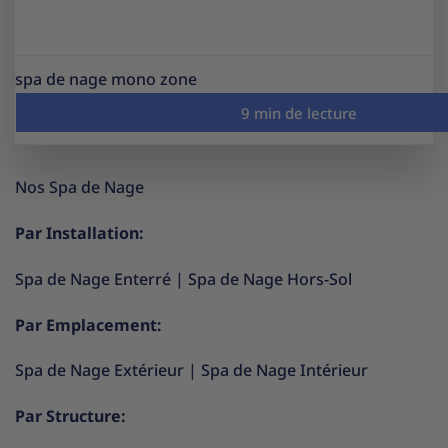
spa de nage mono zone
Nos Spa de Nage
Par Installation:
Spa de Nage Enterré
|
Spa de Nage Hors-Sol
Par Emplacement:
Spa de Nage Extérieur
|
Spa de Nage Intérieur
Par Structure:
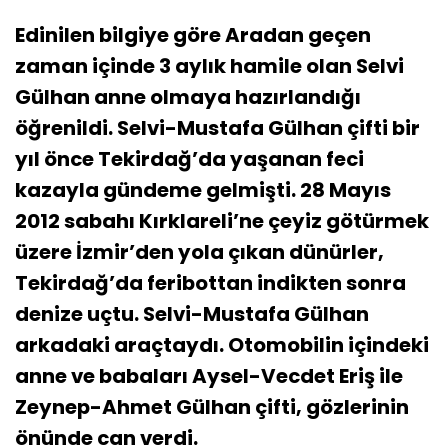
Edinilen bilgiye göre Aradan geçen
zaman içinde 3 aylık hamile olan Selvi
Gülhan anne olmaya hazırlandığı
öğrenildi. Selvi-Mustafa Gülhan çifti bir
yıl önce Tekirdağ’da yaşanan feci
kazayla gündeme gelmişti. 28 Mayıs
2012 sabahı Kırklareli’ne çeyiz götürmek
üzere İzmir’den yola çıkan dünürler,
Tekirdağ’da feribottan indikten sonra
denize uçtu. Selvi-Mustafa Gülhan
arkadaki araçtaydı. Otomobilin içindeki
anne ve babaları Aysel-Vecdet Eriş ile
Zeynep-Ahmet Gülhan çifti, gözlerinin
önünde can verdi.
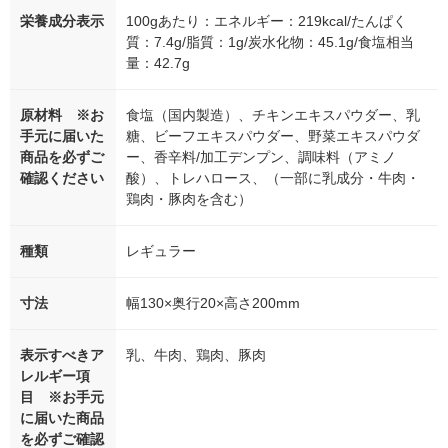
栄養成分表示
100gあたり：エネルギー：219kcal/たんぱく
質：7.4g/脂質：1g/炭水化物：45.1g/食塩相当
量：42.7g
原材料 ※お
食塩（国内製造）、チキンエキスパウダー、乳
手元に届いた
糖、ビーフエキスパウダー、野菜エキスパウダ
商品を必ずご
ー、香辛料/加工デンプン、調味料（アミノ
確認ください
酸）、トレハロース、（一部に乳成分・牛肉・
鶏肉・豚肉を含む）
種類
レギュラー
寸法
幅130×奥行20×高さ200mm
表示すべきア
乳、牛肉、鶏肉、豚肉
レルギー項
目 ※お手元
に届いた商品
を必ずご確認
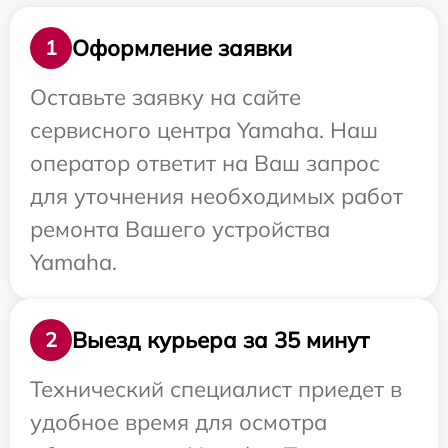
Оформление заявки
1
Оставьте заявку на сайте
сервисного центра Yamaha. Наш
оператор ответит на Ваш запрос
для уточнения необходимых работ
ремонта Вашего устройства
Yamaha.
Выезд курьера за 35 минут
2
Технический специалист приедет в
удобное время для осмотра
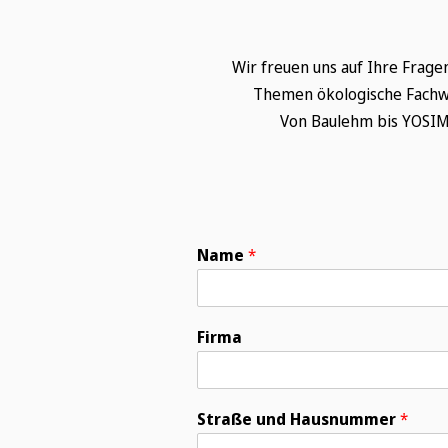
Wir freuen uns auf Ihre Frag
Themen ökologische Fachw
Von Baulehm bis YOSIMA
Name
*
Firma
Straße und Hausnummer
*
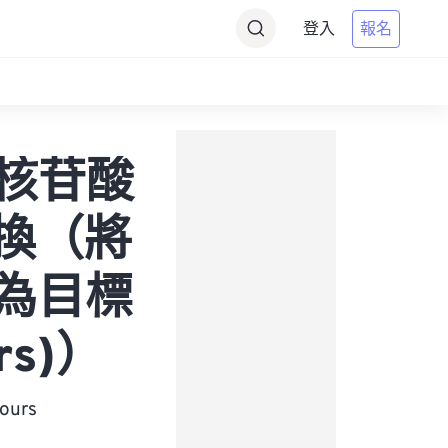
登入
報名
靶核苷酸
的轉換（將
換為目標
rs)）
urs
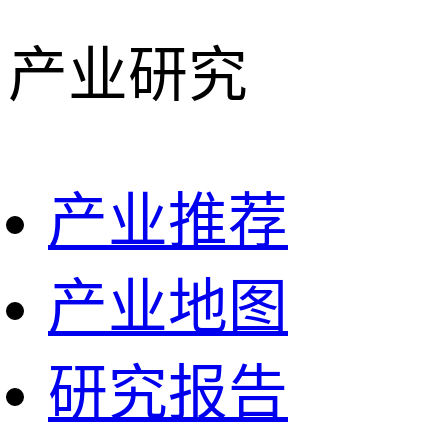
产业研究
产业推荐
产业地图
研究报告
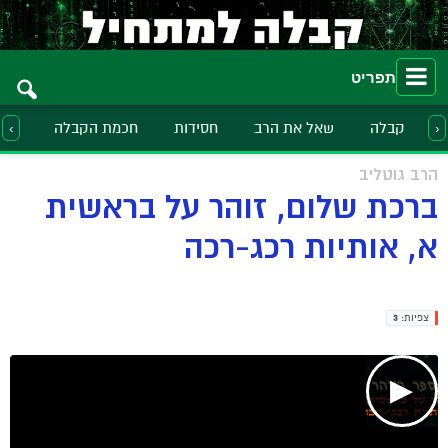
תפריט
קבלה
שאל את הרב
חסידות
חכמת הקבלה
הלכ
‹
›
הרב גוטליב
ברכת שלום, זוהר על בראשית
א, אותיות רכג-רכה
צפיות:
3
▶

§

What lines in the data include the string "Tekirdağ"? Copy each one.

* _Output below_
yıl önce Tekirdağ’da yaşanan feci
Tekirdağ’da feribottan indikten sonra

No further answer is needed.